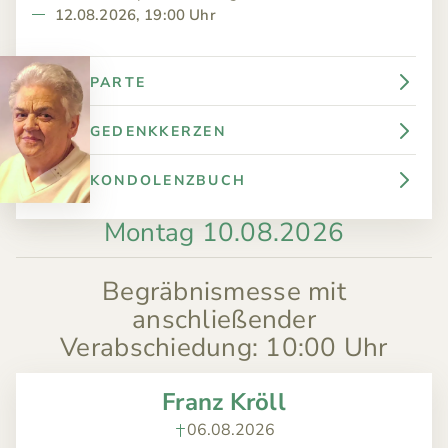
12.08.2026, 19:00 Uhr
PARTE
GEDENKKERZEN
KONDOLENZBUCH
Montag 10.08.2026
Begräbnismesse mit
anschließender
Verabschiedung
:
10:00 Uhr
Franz Kröll
06.08.2026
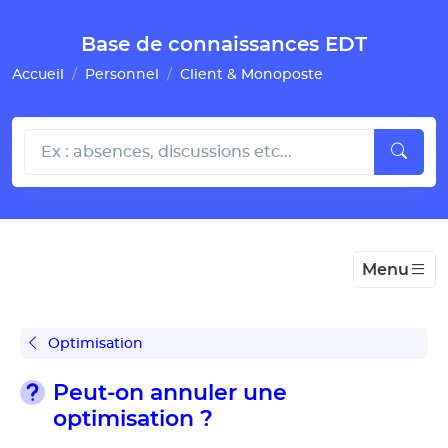
Gestion de vos préférences pour les cookies
Base de connaissances EDT
Accueil
Personnel
Client & Monoposte
Menu
Optimisation
Peut-on annuler une
optimisation ?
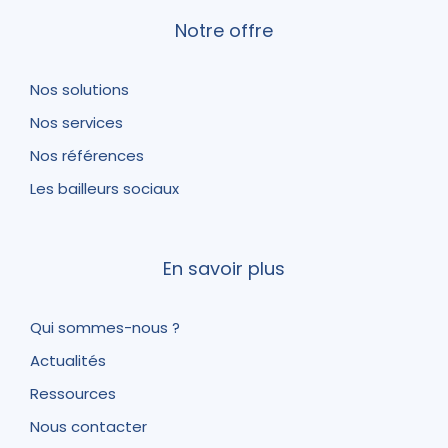
Notre offre
Nos solutions
Nos services
Nos références
Les bailleurs sociaux
En savoir plus
Qui sommes-nous ?
Actualités
Ressources
Nous contacter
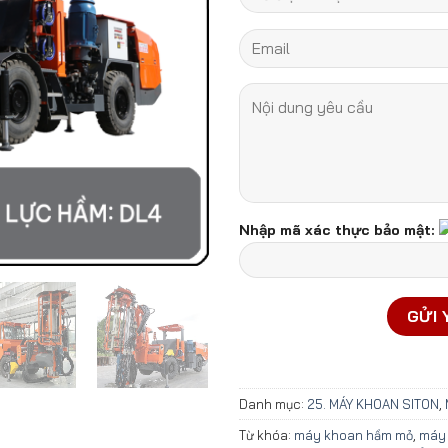
Nhập mã xác thực bảo mật:
Danh mục:
25. MÁY KHOAN SITON
,
Từ khóa:
máy khoan hầm mỏ
,
máy 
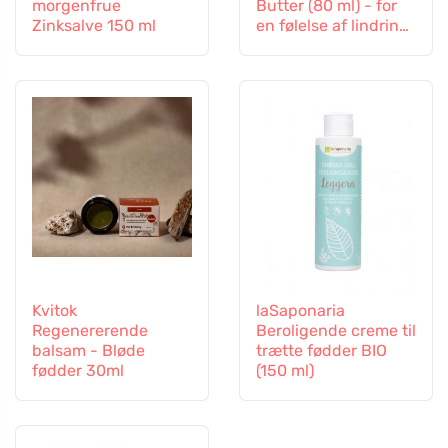
morgenfrue
Butter (80 ml) - for
Zinksalve 150 ml
en følelse af lindring
og lette fødder
Kvitok
laSaponaria
Regenererende
Beroligende creme til
balsam - Bløde
trætte fødder BIO
fødder 30ml
(150 ml)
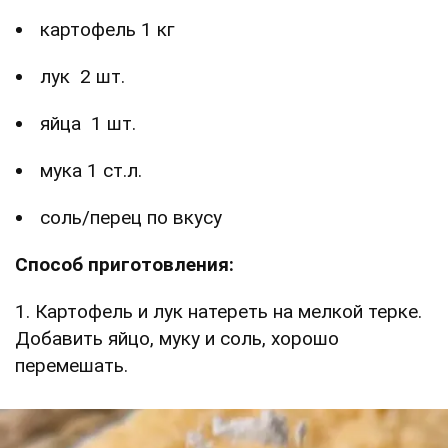
картофель 1 кг
лук 2 шт.
яйца 1 шт.
мука 1 ст.л.
соль/перец по вкусу
Способ приготовления:
1. Картофель и лук натереть на мелкой терке.
Добавить яйцо, муку и соль, хорошо
перемешать.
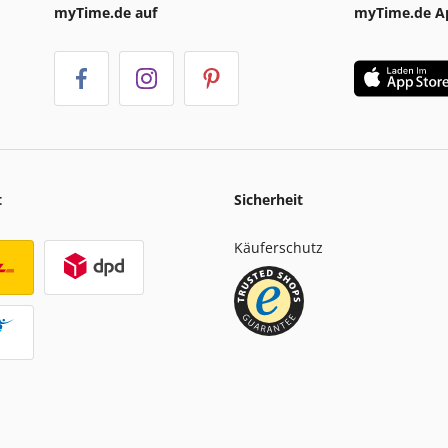
myTime.de auf
myTime.de A
t
Sicherheit
Käuferschutz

__Exercise instructions__
The entries above must be output exactly, with every image left out.

__Exercise response__
12.08.2026, 19:00 Uhr
PARTE
GEDENKKERZEN
KONDOLENZBUCH
Montag 10.08.2026
Begräbnismesse mit
anschließender
Verabschiedung
:
10:00 Uhr
Franz Kröll
06.08.2026
Gestion de vos préférences pour les cookies
Base de connaissances EDT
Accueil
Personnel
Client & Monoposte
Menu
Optimisation
Peut-on annuler une
optimisation ?
Notre offre
Nos solutions
Nos services
Nos références
Les bailleurs sociaux
En savoir plus
Qui sommes-nous ?
Actualités
Ressources
Nous contacter
Nhập mã xác thực bảo mật:
Danh mục:
25. MÁY KHOAN SITON
,
Từ khóa:
máy khoan hầm mỏ
,
máy 
morgenfrue
Butter (80 ml) - for
Zinksalve 150 ml
en følelse af lindring
og lette fødder
Kvitok
laSaponaria
Regenererende
Beroligende creme til
balsam - Bløde
trætte fødder BIO
fødder 30ml
(150 ml)
картофель 1 кг
лук 2 шт.
яйца 1 шт.
мука 1 ст.л.
соль/перец по вкусу
Способ приготовления:
1. Картофель и лук натереть на мелкой терке.
Добавить яйцо, муку и соль, хорошо
перемешать.
myTime.de auf
myTime.de A
t
Sicherheit
Käuferschutz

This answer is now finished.